Atatürk’ün Kur’an-ı Kerim’e, Hz. Muhammet’e ve İslam dinine “hakaret ettiğine” gerekçe gösterilen bazı konular var. Temcit pilavı gibi ısıtılıp ısıtılıp önümüze getirilen üç temel iddia bulunmaktadır. Bunlar; Kâzım Karabekir’e atfen yazılıp çizilenler; Zakir Kadiri tarafından yazılan İslam Tarihi’ne Atatürk’ün gösterdiği tepkiyi içeren mektup ve 1 Kasım 1937’de TBMM’nde yaptığı konuşmadır. Her üç konu da bağlamından koparılarak, altı üstü kesilerek ve saptırılarak milletimiz kandırılmaktadır.

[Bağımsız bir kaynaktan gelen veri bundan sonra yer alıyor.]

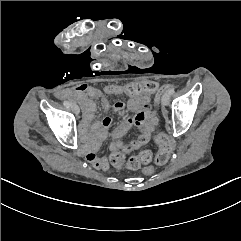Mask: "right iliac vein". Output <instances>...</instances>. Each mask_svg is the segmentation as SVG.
Here are the masks:
<instances>
[{"instance_id":"obj_1","label":"right iliac vein","mask_w":241,"mask_h":241,"mask_svg":"<svg viewBox=\"0 0 241 241\" xmlns=\"http://www.w3.org/2000/svg\"><path fill=\"white\" fill-rule=\"evenodd\" d=\"M71 109H72V111H73L76 115H78L79 112H80V109H79V107H78L77 104H72V105H71Z\"/></svg>"}]
</instances>
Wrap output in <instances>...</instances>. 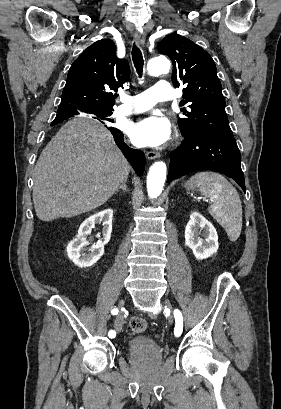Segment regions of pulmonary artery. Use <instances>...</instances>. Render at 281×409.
Returning <instances> with one entry per match:
<instances>
[{
  "label": "pulmonary artery",
  "instance_id": "1",
  "mask_svg": "<svg viewBox=\"0 0 281 409\" xmlns=\"http://www.w3.org/2000/svg\"><path fill=\"white\" fill-rule=\"evenodd\" d=\"M156 88L157 90H143L142 94H133L132 102H124L122 107H116L115 114L125 115L148 110L157 103L173 99L172 81H157Z\"/></svg>",
  "mask_w": 281,
  "mask_h": 409
}]
</instances>
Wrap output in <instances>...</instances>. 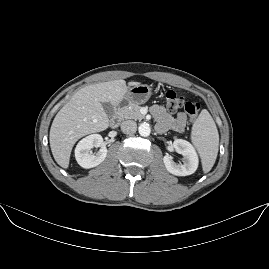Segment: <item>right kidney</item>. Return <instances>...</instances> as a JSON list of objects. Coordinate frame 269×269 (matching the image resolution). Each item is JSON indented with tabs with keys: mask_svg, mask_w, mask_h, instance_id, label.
<instances>
[{
	"mask_svg": "<svg viewBox=\"0 0 269 269\" xmlns=\"http://www.w3.org/2000/svg\"><path fill=\"white\" fill-rule=\"evenodd\" d=\"M102 137L99 134H90L82 138L75 147V158L83 168H91L100 164L107 155L106 148H100L95 154H91L92 149L99 147Z\"/></svg>",
	"mask_w": 269,
	"mask_h": 269,
	"instance_id": "ca27d5eb",
	"label": "right kidney"
}]
</instances>
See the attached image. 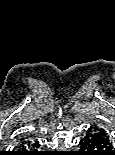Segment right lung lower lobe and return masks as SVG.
I'll use <instances>...</instances> for the list:
<instances>
[{"label": "right lung lower lobe", "instance_id": "98d812e1", "mask_svg": "<svg viewBox=\"0 0 115 155\" xmlns=\"http://www.w3.org/2000/svg\"><path fill=\"white\" fill-rule=\"evenodd\" d=\"M39 144L29 140H24L19 145V155H44V152L38 150Z\"/></svg>", "mask_w": 115, "mask_h": 155}]
</instances>
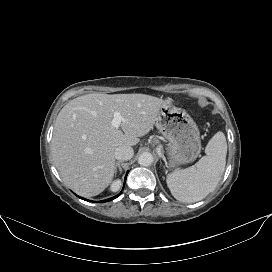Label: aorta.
<instances>
[{
	"label": "aorta",
	"mask_w": 272,
	"mask_h": 272,
	"mask_svg": "<svg viewBox=\"0 0 272 272\" xmlns=\"http://www.w3.org/2000/svg\"><path fill=\"white\" fill-rule=\"evenodd\" d=\"M153 161H154V158L152 154L149 152L142 153L141 155H139V158H138V163L144 167L150 166L153 163Z\"/></svg>",
	"instance_id": "762f6f07"
}]
</instances>
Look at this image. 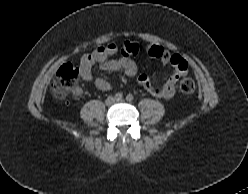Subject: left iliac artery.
Here are the masks:
<instances>
[{"label": "left iliac artery", "mask_w": 248, "mask_h": 194, "mask_svg": "<svg viewBox=\"0 0 248 194\" xmlns=\"http://www.w3.org/2000/svg\"><path fill=\"white\" fill-rule=\"evenodd\" d=\"M126 100L129 101V102H132V101L134 100L133 95H132V94H128V95L126 96Z\"/></svg>", "instance_id": "44dca946"}]
</instances>
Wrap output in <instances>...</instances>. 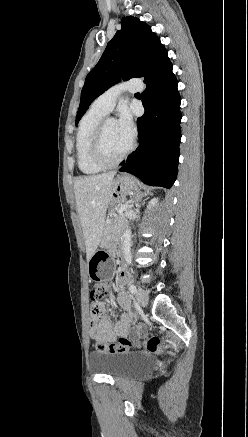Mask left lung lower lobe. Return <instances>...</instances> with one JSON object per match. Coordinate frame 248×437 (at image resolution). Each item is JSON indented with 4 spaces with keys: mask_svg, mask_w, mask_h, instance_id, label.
I'll return each instance as SVG.
<instances>
[{
    "mask_svg": "<svg viewBox=\"0 0 248 437\" xmlns=\"http://www.w3.org/2000/svg\"><path fill=\"white\" fill-rule=\"evenodd\" d=\"M172 68L170 62L145 82L142 102L149 113L137 119L139 147L119 170L165 188H170L177 176L181 139V98Z\"/></svg>",
    "mask_w": 248,
    "mask_h": 437,
    "instance_id": "1",
    "label": "left lung lower lobe"
}]
</instances>
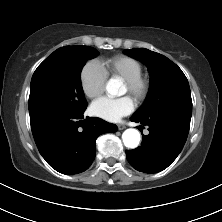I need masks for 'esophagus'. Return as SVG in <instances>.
I'll return each instance as SVG.
<instances>
[{
    "label": "esophagus",
    "mask_w": 222,
    "mask_h": 222,
    "mask_svg": "<svg viewBox=\"0 0 222 222\" xmlns=\"http://www.w3.org/2000/svg\"><path fill=\"white\" fill-rule=\"evenodd\" d=\"M117 127L119 130L125 129V126L123 124H117Z\"/></svg>",
    "instance_id": "esophagus-1"
}]
</instances>
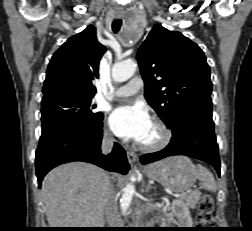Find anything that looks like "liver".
I'll list each match as a JSON object with an SVG mask.
<instances>
[{
	"instance_id": "obj_1",
	"label": "liver",
	"mask_w": 252,
	"mask_h": 231,
	"mask_svg": "<svg viewBox=\"0 0 252 231\" xmlns=\"http://www.w3.org/2000/svg\"><path fill=\"white\" fill-rule=\"evenodd\" d=\"M110 183L101 168L71 162L50 171L42 183V195L50 228H102L103 196Z\"/></svg>"
}]
</instances>
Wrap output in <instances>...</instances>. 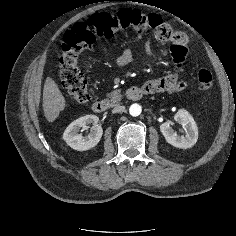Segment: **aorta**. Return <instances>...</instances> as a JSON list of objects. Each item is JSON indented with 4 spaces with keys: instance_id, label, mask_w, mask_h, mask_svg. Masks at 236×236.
<instances>
[{
    "instance_id": "obj_1",
    "label": "aorta",
    "mask_w": 236,
    "mask_h": 236,
    "mask_svg": "<svg viewBox=\"0 0 236 236\" xmlns=\"http://www.w3.org/2000/svg\"><path fill=\"white\" fill-rule=\"evenodd\" d=\"M142 108L139 104H132L129 108V113L131 116H139L141 114Z\"/></svg>"
}]
</instances>
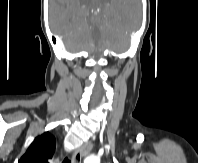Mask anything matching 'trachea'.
<instances>
[{
    "label": "trachea",
    "instance_id": "3493384b",
    "mask_svg": "<svg viewBox=\"0 0 198 163\" xmlns=\"http://www.w3.org/2000/svg\"><path fill=\"white\" fill-rule=\"evenodd\" d=\"M76 159L79 160V154L76 156ZM63 163H71V160L66 158Z\"/></svg>",
    "mask_w": 198,
    "mask_h": 163
}]
</instances>
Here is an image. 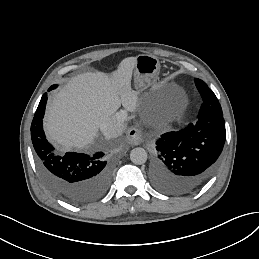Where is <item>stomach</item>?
I'll return each instance as SVG.
<instances>
[{"label": "stomach", "mask_w": 259, "mask_h": 259, "mask_svg": "<svg viewBox=\"0 0 259 259\" xmlns=\"http://www.w3.org/2000/svg\"><path fill=\"white\" fill-rule=\"evenodd\" d=\"M135 71L138 74L145 76H156L160 71V63L156 56L153 55H139L137 57V64Z\"/></svg>", "instance_id": "stomach-1"}]
</instances>
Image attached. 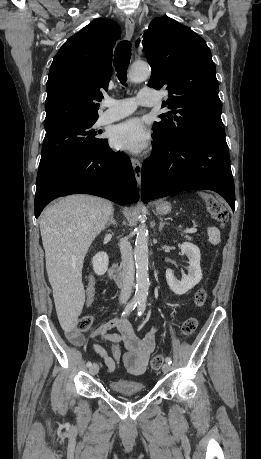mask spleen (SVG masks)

Daha önce “Atatürk ve İslam” isimli eserimizde (Halk Kitabevi, İstanbul, 2016.) ve şimdi de bu yazı serisinde yapmaya çalıştığımız, Atatürk ve İslam konusundaki doğruları, gerçekleri olabildiğince yalın bir şekilde anlatmaktır. “Atatürk dindardır” iddiasında değiliz. Fakat Atatürk’ün din ve İslam’la kavgalı olmadığını da biliyoruz. Onun kavgasının dini ve inancı, siyasi, şahsi ve ticari menfaatleri için kullananlarla olduğunu da biliyoruz.


Atatürk, Türk milletinin ana kaynaklarından İslam’ı anlaması ve öğrenmesi için çalışmıştır. Uzun yıllar üzeri örtülmüş bulunan İmam-ı Azam Ebu Hanife-İmam Maturidî ekolünü, “akılcı İslam’ı” hayata geçirmek için uğraşmıştır. Maalesef, yaşadığı devirde bile kendi arkadaşları tarafından anlaşılamamıştır.

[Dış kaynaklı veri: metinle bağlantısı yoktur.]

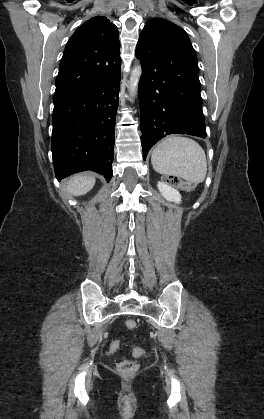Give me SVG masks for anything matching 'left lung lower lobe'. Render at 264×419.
Returning <instances> with one entry per match:
<instances>
[{
	"instance_id": "left-lung-lower-lobe-1",
	"label": "left lung lower lobe",
	"mask_w": 264,
	"mask_h": 419,
	"mask_svg": "<svg viewBox=\"0 0 264 419\" xmlns=\"http://www.w3.org/2000/svg\"><path fill=\"white\" fill-rule=\"evenodd\" d=\"M162 49L151 45L138 51L142 63L139 82L143 157L169 134L206 137L199 79L166 75L160 65Z\"/></svg>"
}]
</instances>
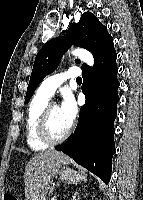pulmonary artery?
<instances>
[{
    "label": "pulmonary artery",
    "instance_id": "e3ab8cb5",
    "mask_svg": "<svg viewBox=\"0 0 143 200\" xmlns=\"http://www.w3.org/2000/svg\"><path fill=\"white\" fill-rule=\"evenodd\" d=\"M80 69L77 67L69 68L68 70L49 76L39 86V91L51 97L55 90L63 84L66 79H76L80 77Z\"/></svg>",
    "mask_w": 143,
    "mask_h": 200
}]
</instances>
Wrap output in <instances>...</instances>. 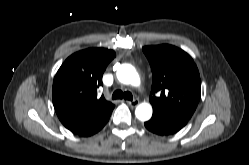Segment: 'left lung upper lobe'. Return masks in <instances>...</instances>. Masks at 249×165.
I'll return each instance as SVG.
<instances>
[{"label":"left lung upper lobe","mask_w":249,"mask_h":165,"mask_svg":"<svg viewBox=\"0 0 249 165\" xmlns=\"http://www.w3.org/2000/svg\"><path fill=\"white\" fill-rule=\"evenodd\" d=\"M143 52L153 74V110L190 120L201 95L199 71L191 56L167 44L145 46Z\"/></svg>","instance_id":"obj_1"}]
</instances>
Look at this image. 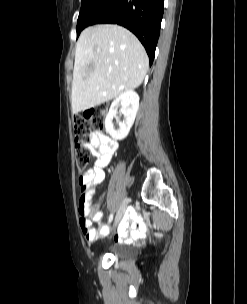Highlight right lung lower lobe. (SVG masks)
I'll return each mask as SVG.
<instances>
[{"label": "right lung lower lobe", "instance_id": "1", "mask_svg": "<svg viewBox=\"0 0 247 304\" xmlns=\"http://www.w3.org/2000/svg\"><path fill=\"white\" fill-rule=\"evenodd\" d=\"M164 0H102L84 19L89 25L110 23L124 26L133 32L145 47L150 65L158 42Z\"/></svg>", "mask_w": 247, "mask_h": 304}]
</instances>
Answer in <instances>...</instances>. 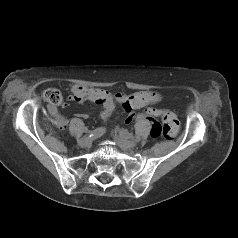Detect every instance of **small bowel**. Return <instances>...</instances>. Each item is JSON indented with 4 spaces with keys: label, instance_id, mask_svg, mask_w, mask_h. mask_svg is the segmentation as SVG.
<instances>
[{
    "label": "small bowel",
    "instance_id": "small-bowel-1",
    "mask_svg": "<svg viewBox=\"0 0 238 238\" xmlns=\"http://www.w3.org/2000/svg\"><path fill=\"white\" fill-rule=\"evenodd\" d=\"M69 99L71 101L82 103L84 101L94 102L102 106L101 119L107 121L115 108V99L113 95L103 89L84 87L74 84L71 86ZM116 99L122 104L125 111L128 113L126 123H131L134 120L132 110L143 108L149 104H154L159 101L160 96L154 92H136L129 96L117 94ZM49 112L54 118V123L59 128H65L68 121L63 116L59 115L56 107H49ZM79 117L87 118V114H78Z\"/></svg>",
    "mask_w": 238,
    "mask_h": 238
}]
</instances>
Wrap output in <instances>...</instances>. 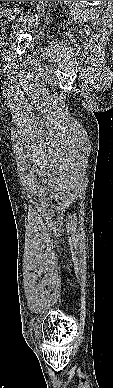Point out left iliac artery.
<instances>
[{
    "instance_id": "1",
    "label": "left iliac artery",
    "mask_w": 113,
    "mask_h": 388,
    "mask_svg": "<svg viewBox=\"0 0 113 388\" xmlns=\"http://www.w3.org/2000/svg\"><path fill=\"white\" fill-rule=\"evenodd\" d=\"M42 7H43V3L40 2V3L38 4V6H37V11H38L39 9H42ZM32 16H33V15H32ZM29 17H31V16H25V17L21 16V17L18 19V21H19V22H20V21H24V20H26V19L29 18Z\"/></svg>"
}]
</instances>
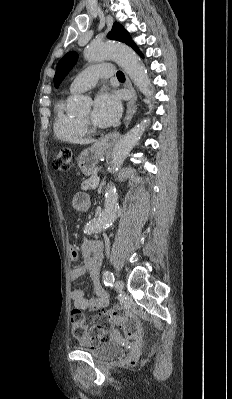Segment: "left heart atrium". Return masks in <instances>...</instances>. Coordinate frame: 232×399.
<instances>
[{"label": "left heart atrium", "instance_id": "left-heart-atrium-1", "mask_svg": "<svg viewBox=\"0 0 232 399\" xmlns=\"http://www.w3.org/2000/svg\"><path fill=\"white\" fill-rule=\"evenodd\" d=\"M121 112L122 106L118 97L113 93H103L95 100L91 119L100 127H109L118 121Z\"/></svg>", "mask_w": 232, "mask_h": 399}]
</instances>
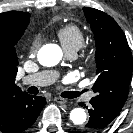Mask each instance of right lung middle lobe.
<instances>
[{
	"label": "right lung middle lobe",
	"mask_w": 133,
	"mask_h": 133,
	"mask_svg": "<svg viewBox=\"0 0 133 133\" xmlns=\"http://www.w3.org/2000/svg\"><path fill=\"white\" fill-rule=\"evenodd\" d=\"M17 39H10L8 41L0 40V66L10 65L17 62V55L14 46Z\"/></svg>",
	"instance_id": "dd1d6c3e"
}]
</instances>
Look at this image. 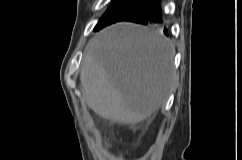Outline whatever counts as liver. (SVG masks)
<instances>
[{
	"instance_id": "obj_1",
	"label": "liver",
	"mask_w": 242,
	"mask_h": 160,
	"mask_svg": "<svg viewBox=\"0 0 242 160\" xmlns=\"http://www.w3.org/2000/svg\"><path fill=\"white\" fill-rule=\"evenodd\" d=\"M175 49L156 31L118 23L87 44L80 81L88 106L122 124L150 117L173 89Z\"/></svg>"
}]
</instances>
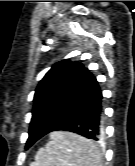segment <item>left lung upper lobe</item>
<instances>
[{"mask_svg":"<svg viewBox=\"0 0 135 166\" xmlns=\"http://www.w3.org/2000/svg\"><path fill=\"white\" fill-rule=\"evenodd\" d=\"M83 69L80 62L69 60L52 66L36 88L31 124L43 123L61 108Z\"/></svg>","mask_w":135,"mask_h":166,"instance_id":"left-lung-upper-lobe-1","label":"left lung upper lobe"}]
</instances>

BİRİKİMİ OLUŞTURAN ETKENLER

Sosyologlar ve sosyal psikologlar, bireyin belli bir topluma bütünleştirilmesi sürecine “toplumsallaşma süreci” demektedirler. Bu aynı zamanda bireyin bilinçli ya da bilinçsiz olarak bir “kültürle birleşme süreci”dir. Birey toplumsal kişiliğini bu süreç aracılığı ile kazanır. Sürecin sonunda “toplumsallaşmış” bireyler yetişir. Yani bireyler toplumsal bir kimlik kazanırlar, içinde yaşadıkları toplumun üyesi haline gelirler. Toplumsallaşmış birey demek, “bir aileye, dine, millete mensup kişi” demektir.

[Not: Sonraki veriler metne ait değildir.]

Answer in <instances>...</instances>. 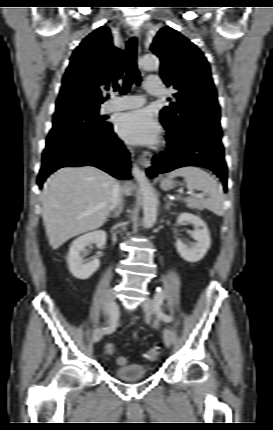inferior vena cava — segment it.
Listing matches in <instances>:
<instances>
[{
  "label": "inferior vena cava",
  "instance_id": "602c4592",
  "mask_svg": "<svg viewBox=\"0 0 273 430\" xmlns=\"http://www.w3.org/2000/svg\"><path fill=\"white\" fill-rule=\"evenodd\" d=\"M124 194L123 188L120 186L118 182H116L113 186L111 197H110V209H114L122 206V195Z\"/></svg>",
  "mask_w": 273,
  "mask_h": 430
}]
</instances>
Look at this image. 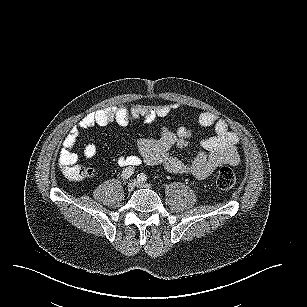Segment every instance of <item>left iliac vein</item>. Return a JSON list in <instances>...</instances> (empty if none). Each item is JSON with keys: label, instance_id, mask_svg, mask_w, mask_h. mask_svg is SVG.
<instances>
[{"label": "left iliac vein", "instance_id": "obj_1", "mask_svg": "<svg viewBox=\"0 0 307 307\" xmlns=\"http://www.w3.org/2000/svg\"><path fill=\"white\" fill-rule=\"evenodd\" d=\"M136 186L141 187V188H150L151 187V185L149 183L140 182V181L136 184Z\"/></svg>", "mask_w": 307, "mask_h": 307}]
</instances>
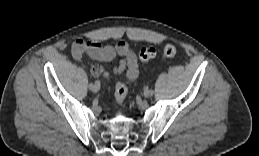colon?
I'll return each mask as SVG.
<instances>
[{
	"mask_svg": "<svg viewBox=\"0 0 259 156\" xmlns=\"http://www.w3.org/2000/svg\"><path fill=\"white\" fill-rule=\"evenodd\" d=\"M177 49L173 44H167L163 47L161 55L163 58H172L176 55ZM156 55V51L152 47H145L141 49L139 53V58L142 62H149ZM127 85L126 83L119 81L115 87V97L119 104H122L127 97Z\"/></svg>",
	"mask_w": 259,
	"mask_h": 156,
	"instance_id": "obj_1",
	"label": "colon"
}]
</instances>
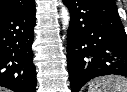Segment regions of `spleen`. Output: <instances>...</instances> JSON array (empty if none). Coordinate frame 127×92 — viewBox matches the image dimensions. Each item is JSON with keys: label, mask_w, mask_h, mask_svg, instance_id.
<instances>
[{"label": "spleen", "mask_w": 127, "mask_h": 92, "mask_svg": "<svg viewBox=\"0 0 127 92\" xmlns=\"http://www.w3.org/2000/svg\"><path fill=\"white\" fill-rule=\"evenodd\" d=\"M88 92H127V79L121 76H106L93 80Z\"/></svg>", "instance_id": "spleen-1"}]
</instances>
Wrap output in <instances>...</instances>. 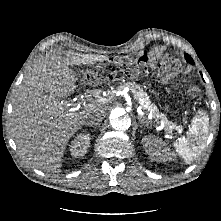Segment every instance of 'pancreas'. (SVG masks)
I'll return each instance as SVG.
<instances>
[{"label": "pancreas", "instance_id": "cf45deb5", "mask_svg": "<svg viewBox=\"0 0 221 221\" xmlns=\"http://www.w3.org/2000/svg\"><path fill=\"white\" fill-rule=\"evenodd\" d=\"M129 88L130 92L133 95V98L142 105L143 109L147 110L149 113H152L154 118L166 121L164 114L160 113L158 108L150 101L148 95L138 84L135 82H128L120 86L118 89Z\"/></svg>", "mask_w": 221, "mask_h": 221}]
</instances>
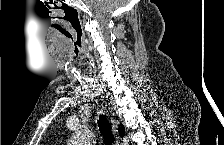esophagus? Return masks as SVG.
I'll return each mask as SVG.
<instances>
[{
    "instance_id": "esophagus-1",
    "label": "esophagus",
    "mask_w": 224,
    "mask_h": 145,
    "mask_svg": "<svg viewBox=\"0 0 224 145\" xmlns=\"http://www.w3.org/2000/svg\"><path fill=\"white\" fill-rule=\"evenodd\" d=\"M112 124H113V129L117 132L118 123L116 122V120H112Z\"/></svg>"
}]
</instances>
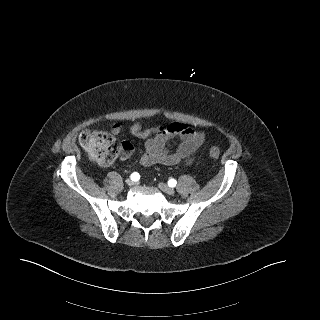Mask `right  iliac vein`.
Instances as JSON below:
<instances>
[{"mask_svg":"<svg viewBox=\"0 0 320 320\" xmlns=\"http://www.w3.org/2000/svg\"><path fill=\"white\" fill-rule=\"evenodd\" d=\"M126 184L129 185V186H133L135 184V182L131 179H127L126 180Z\"/></svg>","mask_w":320,"mask_h":320,"instance_id":"right-iliac-vein-1","label":"right iliac vein"}]
</instances>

İnsanlar genellikle içinde yetiştikleri toplumun kültürünü benimserler. Bu nedenle insanın tutum ve davranışları üzerinde içinde yetişmiş oldukları toplumun büyük etkisi vardır. Çocuk, içinde doğduğu toplumun değer yargılarını, davranış, konuşma ve giyiniş biçimlerini, kısaca yaşama biçimlerini benimseyerek o toplumun bir üyesi haline gelir. İster bir birey olarak, ister bir lider olarak ele alalım Mustafa Kemal Atatürk’ün yetişme sürecinin incelenmesi de, O’nun dar anlamda “kişilik özellikleri”, geniş anlamda “liderlik özellikleri”nin ortaya konulabilmesine bağlıdır. Bir bireyin, bir liderin kişiliğinin oluşmasında, yetişmesinde şüphesiz, içinde yaşadığı “çevre” etkin rol oynamaktadır. Liderin çevresi ise; ailesi, okuduğu okullar, meslek ortamı, yaptığı görevler, okuduğu kitaplar, yazdığı kitap ve makaleler ile insanlık idealleri ve birikimlerinden oluşur. “Okul” veya “eğitim-öğrenim” ortamı da, bu çevrenin ve yetişme sürecinin önemli bir bölümünü, kesitini meydana getirir.

Bir lider olarak Atatürk’ün yetişmesinde de, aldığı eğitimin önemli bir etkisi ve katkısı vardır. Bu süreçte aile çevresi, ilköğrenimi, Mülki ve Askeri Rüştiye, Manastır Askeri İdadisi, Harp Okulu ve Harp Akademisi’ndeki eğitim ve öğrenimleri bilgi birikiminin oluşmasında ve kişiliğinin şe-killenmesinde şüphesiz, tartışılmaz etkiler yapmıştır. Esasen Mustafa Kemal’in bir lider olarak düşünce yapısının oluşması ve ileriye dönük fikirlerinin şekillenmesi, ilerde gerçekleştireceği önemli işlerle ilgili bilinçli bir fikri altyapının oluşması da bu yıllardan başlayarak gerçekleşmiştir.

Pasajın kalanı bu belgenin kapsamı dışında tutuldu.